===== MATERIAL FOR THIS EXERCISE =====

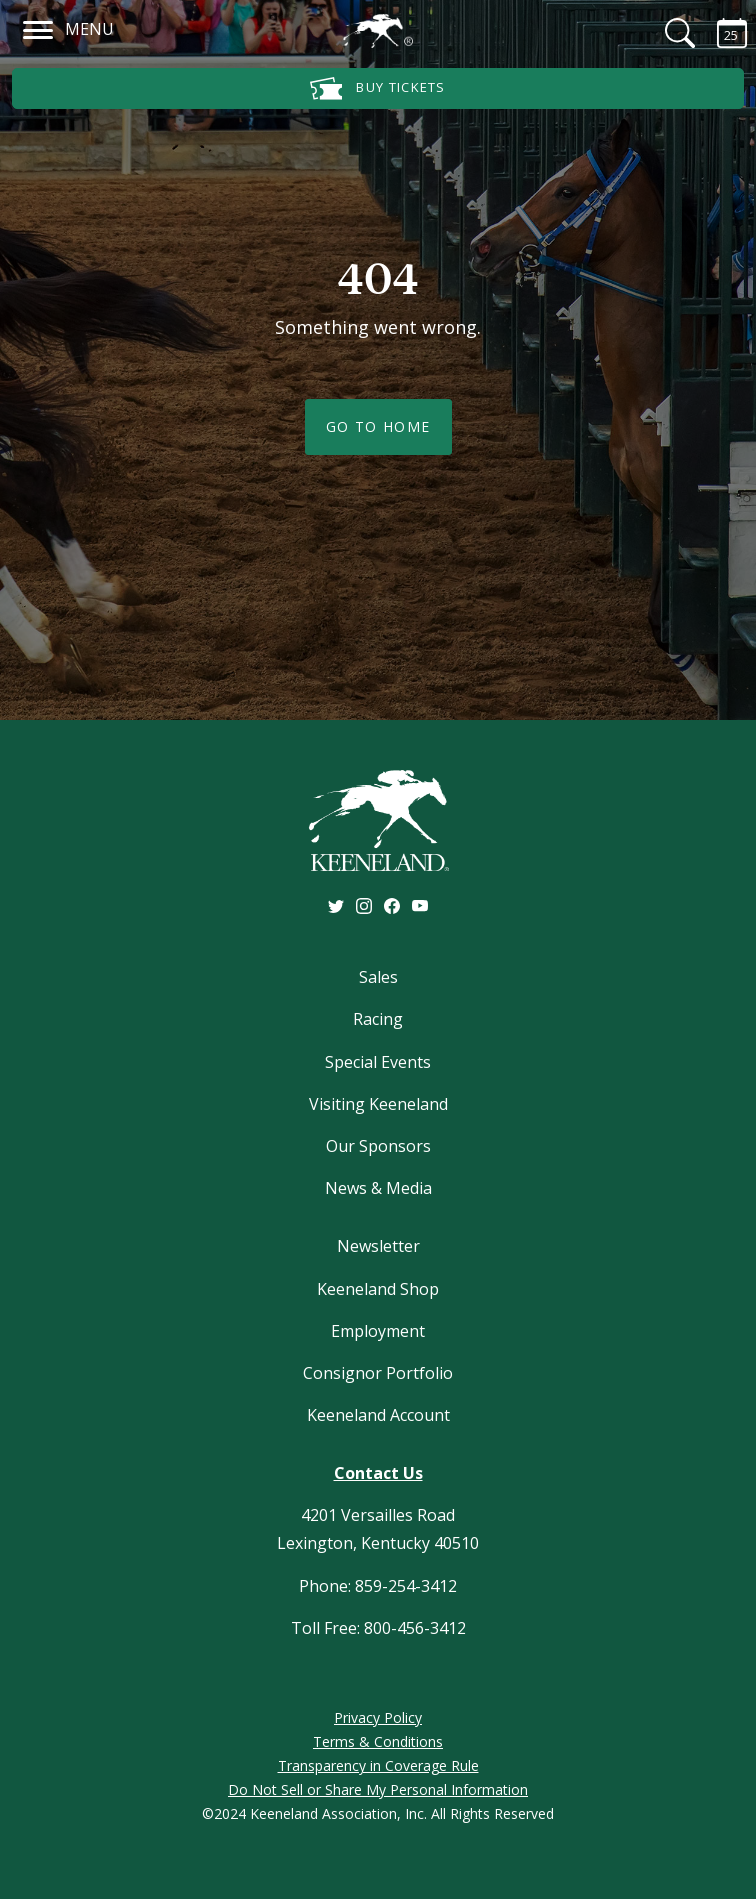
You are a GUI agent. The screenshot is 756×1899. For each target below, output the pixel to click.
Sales (378, 977)
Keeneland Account (378, 1415)
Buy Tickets (378, 88)
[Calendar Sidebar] (720, 33)
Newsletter (378, 1246)
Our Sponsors (378, 1146)
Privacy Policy (378, 1717)
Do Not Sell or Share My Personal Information (378, 1789)
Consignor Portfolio (378, 1373)
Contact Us (378, 1473)
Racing (378, 1019)
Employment (378, 1331)
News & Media (378, 1188)
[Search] (668, 33)
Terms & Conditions (378, 1741)
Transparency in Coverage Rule (378, 1765)
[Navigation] (38, 27)
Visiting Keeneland (378, 1104)
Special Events (378, 1062)
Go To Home (378, 426)
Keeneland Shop (378, 1289)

=====

TASK OBJECTIVE
Return the data exactly. Do not carry over any images.

WRITTEN SOLUTION
You are a GUI agent. The screenshot is 756×1899. For each target below, output the pixel to click.
Sales (378, 977)
Keeneland Account (378, 1415)
Buy Tickets (378, 88)
[Calendar Sidebar] (720, 33)
Newsletter (378, 1246)
Our Sponsors (378, 1146)
Privacy Policy (378, 1717)
Do Not Sell or Share My Personal Information (378, 1789)
Consignor Portfolio (378, 1373)
Contact Us (378, 1473)
Racing (378, 1019)
Employment (378, 1331)
News & Media (378, 1188)
[Search] (668, 33)
Terms & Conditions (378, 1741)
Transparency in Coverage Rule (378, 1765)
[Navigation] (38, 27)
Visiting Keeneland (378, 1104)
Special Events (378, 1062)
Go To Home (378, 426)
Keeneland Shop (378, 1289)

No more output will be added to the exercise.